*AIM OF THE TASK*: Of the entries that follow, how many lines hold the string "laporan"? Write the number and nothing more.

★ ★ ★ ★ ★

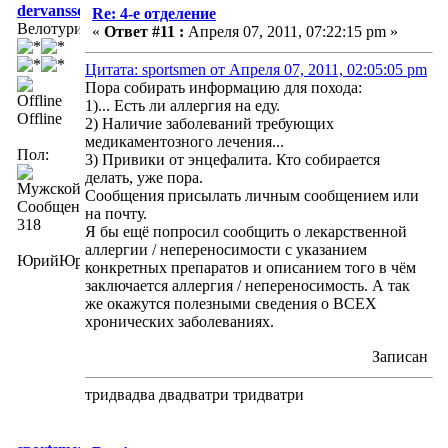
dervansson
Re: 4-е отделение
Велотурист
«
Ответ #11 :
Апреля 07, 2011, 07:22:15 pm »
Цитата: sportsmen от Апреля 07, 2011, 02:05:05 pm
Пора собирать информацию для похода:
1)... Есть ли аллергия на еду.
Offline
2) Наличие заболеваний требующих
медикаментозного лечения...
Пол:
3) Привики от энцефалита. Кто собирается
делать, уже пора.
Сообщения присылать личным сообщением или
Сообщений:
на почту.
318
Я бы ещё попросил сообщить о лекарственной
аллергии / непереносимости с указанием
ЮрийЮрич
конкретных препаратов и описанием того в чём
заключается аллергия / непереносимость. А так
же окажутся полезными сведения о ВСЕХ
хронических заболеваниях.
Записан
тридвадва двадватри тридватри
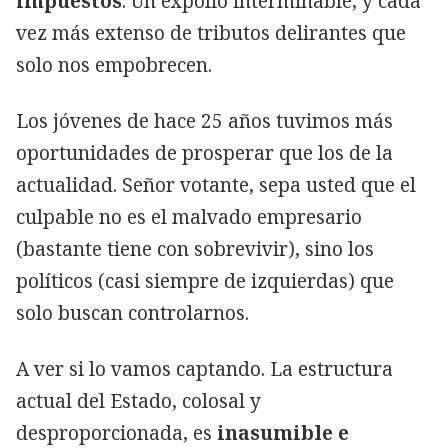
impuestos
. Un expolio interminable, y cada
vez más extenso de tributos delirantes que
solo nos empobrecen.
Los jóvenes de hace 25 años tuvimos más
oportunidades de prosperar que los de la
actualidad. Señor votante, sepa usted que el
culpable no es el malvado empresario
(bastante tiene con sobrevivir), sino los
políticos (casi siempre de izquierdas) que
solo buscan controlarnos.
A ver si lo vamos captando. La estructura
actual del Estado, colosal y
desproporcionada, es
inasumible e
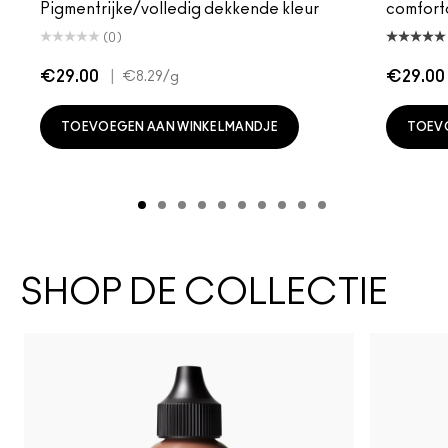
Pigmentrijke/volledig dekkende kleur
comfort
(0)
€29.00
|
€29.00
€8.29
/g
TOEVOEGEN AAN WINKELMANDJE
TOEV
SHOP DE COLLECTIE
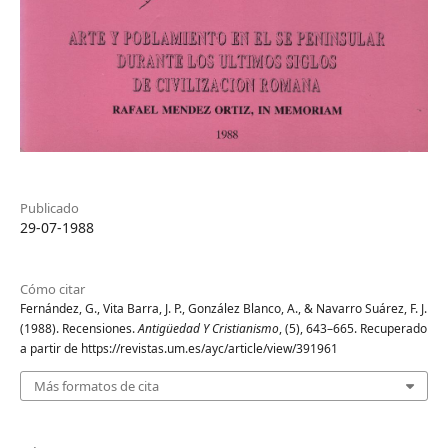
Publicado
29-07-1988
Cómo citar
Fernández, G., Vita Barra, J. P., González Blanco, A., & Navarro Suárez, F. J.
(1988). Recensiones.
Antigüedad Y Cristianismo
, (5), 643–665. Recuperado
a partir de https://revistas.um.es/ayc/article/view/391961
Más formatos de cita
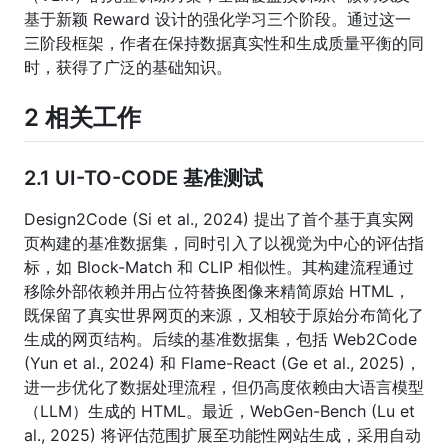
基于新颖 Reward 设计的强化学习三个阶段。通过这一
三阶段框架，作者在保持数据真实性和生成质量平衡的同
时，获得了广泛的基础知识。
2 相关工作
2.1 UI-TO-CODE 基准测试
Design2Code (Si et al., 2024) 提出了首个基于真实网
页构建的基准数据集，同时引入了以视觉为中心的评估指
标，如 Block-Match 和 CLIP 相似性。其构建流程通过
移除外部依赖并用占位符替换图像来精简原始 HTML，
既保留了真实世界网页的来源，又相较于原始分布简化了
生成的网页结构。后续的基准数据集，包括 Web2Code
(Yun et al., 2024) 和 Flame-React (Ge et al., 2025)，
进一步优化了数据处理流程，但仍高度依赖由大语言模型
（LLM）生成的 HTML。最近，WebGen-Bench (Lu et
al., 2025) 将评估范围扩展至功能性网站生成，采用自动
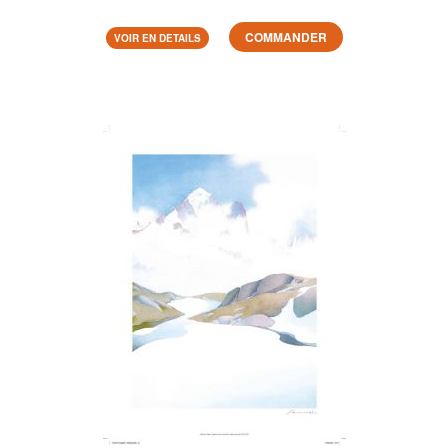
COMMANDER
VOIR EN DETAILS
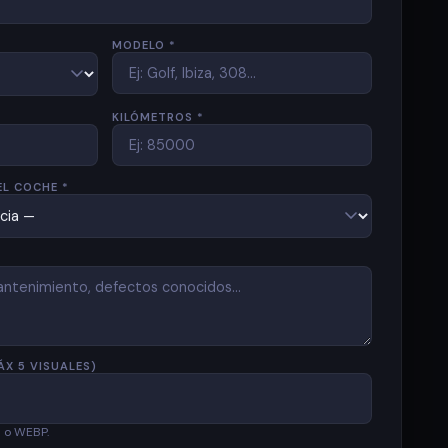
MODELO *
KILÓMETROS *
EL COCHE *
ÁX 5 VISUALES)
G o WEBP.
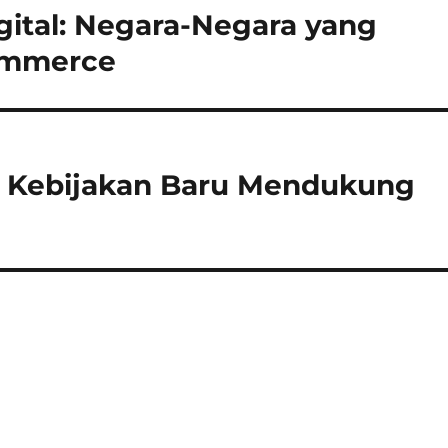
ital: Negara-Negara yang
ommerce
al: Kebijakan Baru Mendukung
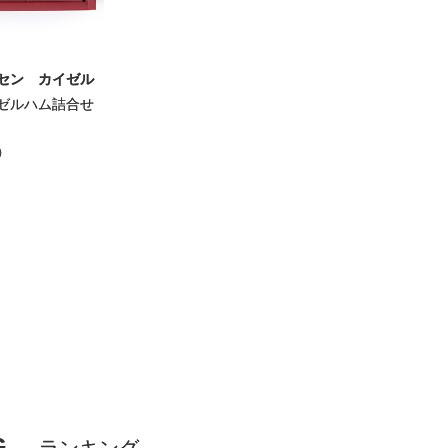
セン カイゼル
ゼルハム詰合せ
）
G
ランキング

★ ★ ★ ★ ★

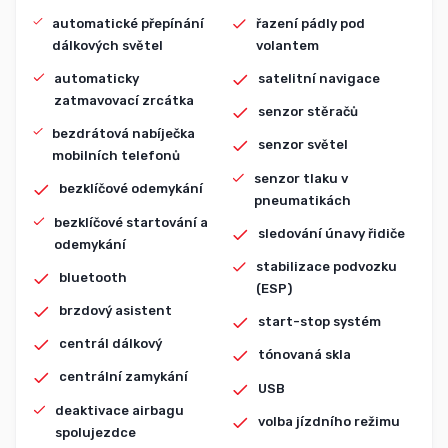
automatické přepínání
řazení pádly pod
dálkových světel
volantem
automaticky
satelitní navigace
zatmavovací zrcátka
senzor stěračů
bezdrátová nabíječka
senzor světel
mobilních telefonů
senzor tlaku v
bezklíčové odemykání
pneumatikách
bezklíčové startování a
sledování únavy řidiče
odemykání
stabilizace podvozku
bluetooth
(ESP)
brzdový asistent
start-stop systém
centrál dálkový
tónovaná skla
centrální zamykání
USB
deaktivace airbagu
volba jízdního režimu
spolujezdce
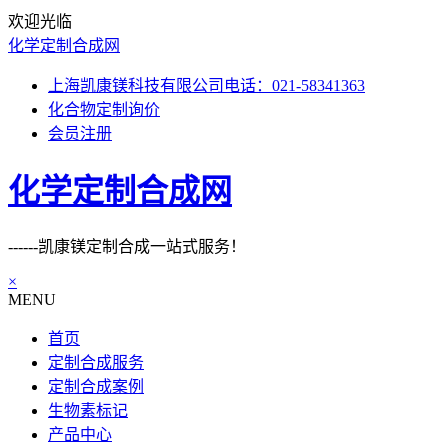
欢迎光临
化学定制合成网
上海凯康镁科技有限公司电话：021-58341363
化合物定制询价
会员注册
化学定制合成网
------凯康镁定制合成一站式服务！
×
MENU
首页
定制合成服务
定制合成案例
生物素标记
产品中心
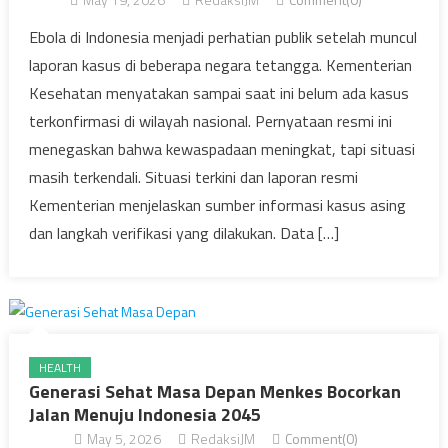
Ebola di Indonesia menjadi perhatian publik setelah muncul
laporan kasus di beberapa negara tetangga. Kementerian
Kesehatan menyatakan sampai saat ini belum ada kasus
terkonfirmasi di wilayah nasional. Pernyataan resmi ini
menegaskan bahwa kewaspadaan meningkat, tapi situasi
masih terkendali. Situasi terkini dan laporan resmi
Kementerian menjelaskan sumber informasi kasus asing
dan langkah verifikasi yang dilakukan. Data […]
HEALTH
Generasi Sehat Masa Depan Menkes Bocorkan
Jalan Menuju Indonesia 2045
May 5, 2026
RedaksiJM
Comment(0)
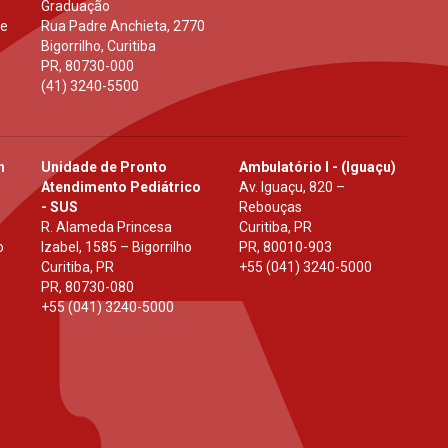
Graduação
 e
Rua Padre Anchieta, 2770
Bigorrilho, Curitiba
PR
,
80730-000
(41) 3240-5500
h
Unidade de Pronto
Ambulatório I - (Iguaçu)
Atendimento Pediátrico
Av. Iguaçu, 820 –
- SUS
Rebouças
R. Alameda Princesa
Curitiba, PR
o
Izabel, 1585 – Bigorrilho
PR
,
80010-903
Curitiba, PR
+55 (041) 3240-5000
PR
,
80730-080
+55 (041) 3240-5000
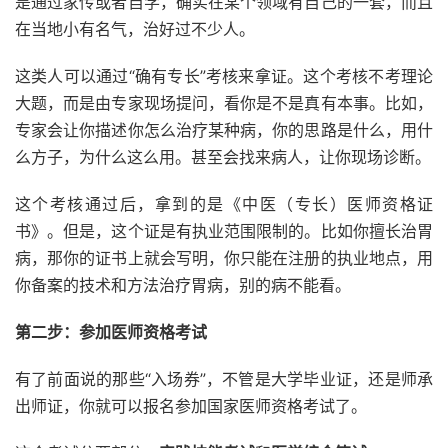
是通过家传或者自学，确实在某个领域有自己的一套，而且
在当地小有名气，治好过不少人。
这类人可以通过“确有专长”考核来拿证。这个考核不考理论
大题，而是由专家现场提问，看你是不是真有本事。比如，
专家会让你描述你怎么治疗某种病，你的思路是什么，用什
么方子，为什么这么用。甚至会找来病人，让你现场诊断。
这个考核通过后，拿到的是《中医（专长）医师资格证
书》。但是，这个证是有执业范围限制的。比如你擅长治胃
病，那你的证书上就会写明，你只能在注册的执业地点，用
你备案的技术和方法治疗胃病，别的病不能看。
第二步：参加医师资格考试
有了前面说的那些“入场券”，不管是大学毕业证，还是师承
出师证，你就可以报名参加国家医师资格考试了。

★ ★ ★ ★ ★

*RESULT OF THIS TASK*: 2